Google Series, Men Smoking Pipes, Autumn, Men Fishing, Cats etc.
Greenaway Gallery
27 May to 5 July 2009
BIG
2% Collective and Format Collective
Queens Theatre
3rd June 2009
The central hall contained what seemed to be an installation of kombi van, signpost and mountain range that was in fact three separate pieces working beautifully together in a paean to travel in differing scales. The Naysayers Kombi Van Project (with real van) travelled towards Louise Vodic’s evocative and delicatePocket Mountain, a printed and cut out fold up mountain range, with light snowfall of glitter on certain peaks, as Jessie Lumb’s official looking signpost pointed the true path to San Diego. Actual mobility was later supplied by the Hoon Haiku Project, a rudimentary corrugated cardboard and texta inscribed van. A mobile poetry project of Lou Smith and Arlene Texta Queen, the Hoon Haiku van roamed about carried by its occupants who engaged in some random shouting (and I think poetry) generally more inventive than the usual Hindley street variety. Nearby, Anna Horne’s wood grain vinyl box showed an exploded side as if something nasty had just burst out and gone a-wandering, a similarly busted out hole sat on the floor suggesting a lurking uncertainty below these smooth artificial surfaces.

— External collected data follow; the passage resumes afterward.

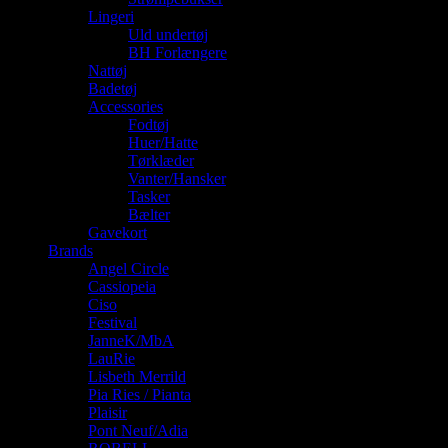
Lingeri
Uld undertøj
BH Forlængere
Nattøj
Badetøj
Accessories
Fodtøj
Huer/Hatte
Tørklæder
Vanter/Hansker
Tasker
Bælter
Gavekort
Brands
Angel Circle
Cassiopeia
Ciso
Festival
JanneK/MbA
LauRie
Lisbeth Merrild
Pia Ries / Pianta
Plaisir
Pont Neuf/Adia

Laura Haigh’s paper balloon forms clustered in a corner like bacilli and spread out finding themselves ledges and corners to quietly colonise, a breath held in each one. Nick Moran’s oversized finches, collaged from wallpapers and card have a substantial and appealing presence and Joshua Searson’s pop arty photomontage prints recall most things from Rauschenberg to Heartfield but have a clean sensibility of their own. There were many video works and short films (showing not only that the kids are alright, they’re in their rooms playing with the telly) but these, unfortunately weren’t well served by the competition from surrounding works and ambient noise. Mark Neihus’ simple theatrical presentation of his poem 20-01-07, with a portable Olympia typewriter set on a spot lit wooden desk, had the poem scrolling out of the typewriter in a long, long sheet towards the ceiling where it was caught and suspended, setting up a small isolated space to come into the work of the poem, itself a near frantic, shuddering vociferation.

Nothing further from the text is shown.